Study Shows Evangelicals Not Engaged (Yet) in Election Season

Study Shows Evangelicals Not Engaged (Yet) in Election Season

The latest research by Barna Group shows evangelicals not engaging in election cycle as much as in past election and part of that is attributed to media distrust. 

The latest research by Barna Group shows evangelicals not engaging in election cycle as much as in past election and part of that is attributed to media distrust. 

Latest research from the Barna Group shows evangelical Christians least likely to engage in this election cycle. According to the study only one out of five evangelicals said they were following news about the campaign very closely. Voters who associate with non-Christian faiths (i.e. Judaism, Islam and Buddhism) reported the highest level of engagement: 41% were following campaign news very closely. 

The study also reveals an growing inherit mistrust in the truth and integrity of mainstream media outlets among millenials that appears to be affecting the trends. According to Barna Group's research, 51% argues that the media’s handling of the campaign is either completely or mostly unfair and subjective. 

What to Do

George Barna, special analyst for the 2016 election stated the election season thus far has been full of surprises thus far and expects that the intensity of focus among evangelicals to climb significantly as the field has narrowed down to two likely contenders, Hillary Clinton and Donald Trump. 

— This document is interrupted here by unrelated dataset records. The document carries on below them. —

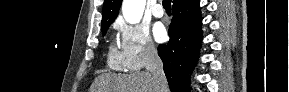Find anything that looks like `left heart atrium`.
Here are the masks:
<instances>
[{
  "label": "left heart atrium",
  "instance_id": "left-heart-atrium-1",
  "mask_svg": "<svg viewBox=\"0 0 289 92\" xmlns=\"http://www.w3.org/2000/svg\"><path fill=\"white\" fill-rule=\"evenodd\" d=\"M154 38L157 42H162L166 38V29L161 23H156L153 27Z\"/></svg>",
  "mask_w": 289,
  "mask_h": 92
}]
</instances>
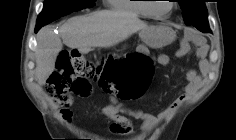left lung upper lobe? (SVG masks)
<instances>
[{
	"mask_svg": "<svg viewBox=\"0 0 236 140\" xmlns=\"http://www.w3.org/2000/svg\"><path fill=\"white\" fill-rule=\"evenodd\" d=\"M177 2L183 10L185 24L195 26L202 32L211 33L205 0H177Z\"/></svg>",
	"mask_w": 236,
	"mask_h": 140,
	"instance_id": "left-lung-upper-lobe-1",
	"label": "left lung upper lobe"
}]
</instances>
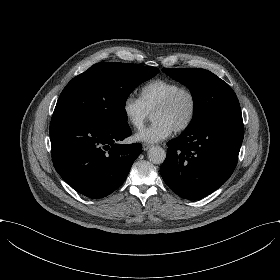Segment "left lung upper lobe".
Wrapping results in <instances>:
<instances>
[{
  "label": "left lung upper lobe",
  "mask_w": 280,
  "mask_h": 280,
  "mask_svg": "<svg viewBox=\"0 0 280 280\" xmlns=\"http://www.w3.org/2000/svg\"><path fill=\"white\" fill-rule=\"evenodd\" d=\"M162 70L174 80L187 86L193 96V117L185 130L206 120L241 111L232 88L212 72L193 68H163Z\"/></svg>",
  "instance_id": "5c2ea615"
}]
</instances>
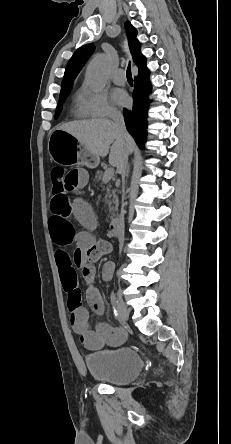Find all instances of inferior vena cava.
<instances>
[{"label": "inferior vena cava", "mask_w": 231, "mask_h": 444, "mask_svg": "<svg viewBox=\"0 0 231 444\" xmlns=\"http://www.w3.org/2000/svg\"><path fill=\"white\" fill-rule=\"evenodd\" d=\"M111 118L113 120L114 125L116 126L117 131L119 132L120 136L126 141L128 142V133L126 131V127H125V122L123 119V116L121 113L119 112H114L111 115ZM129 148H130V143H125L124 146V159L121 163V166L118 168V172L122 175V178L124 179L127 173V166H128V157H129ZM124 194L128 193L127 189L123 190ZM121 209H119V213H118V221H119V225H118V230H121L118 232L119 236H126L127 232H126V227L124 226L127 222L128 219L124 216V212L126 211V199L123 198L121 200ZM121 241V238H120Z\"/></svg>", "instance_id": "1"}]
</instances>
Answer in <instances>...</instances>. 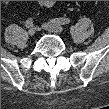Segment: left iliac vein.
<instances>
[{
	"mask_svg": "<svg viewBox=\"0 0 109 109\" xmlns=\"http://www.w3.org/2000/svg\"><path fill=\"white\" fill-rule=\"evenodd\" d=\"M42 27L45 30H47L49 32H53V33H61L64 30L63 26H61L59 24L52 23V22L44 23L42 25Z\"/></svg>",
	"mask_w": 109,
	"mask_h": 109,
	"instance_id": "4c4485c4",
	"label": "left iliac vein"
}]
</instances>
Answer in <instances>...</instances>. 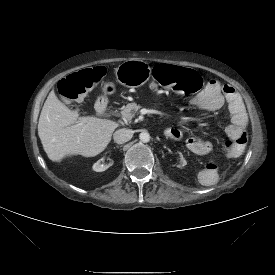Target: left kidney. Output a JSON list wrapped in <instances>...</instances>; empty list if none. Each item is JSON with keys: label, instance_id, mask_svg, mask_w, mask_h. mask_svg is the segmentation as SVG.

"They (Evangelicals) admit this is a highly important election for the fate of the nation. They consistently strive to influence the direction of the nation. And the combination of evangelicals who are watching the unfolding of the race either very or somewhat closely is as high or higher than that of any segment. They are conscious of what is happening but not yet fully focused. We expect to see their attentiveness climb substantially over the next few months.”

Barna Group conducted research using an online poll, a nationally representative sample of adults 18 and older. A total of 869 registered voters participated in the survey from January 28 through February 4, 2016. The estimated maximum sampling error for this study is plus or minus 3.9 percentage points at the 95-percent confidence level.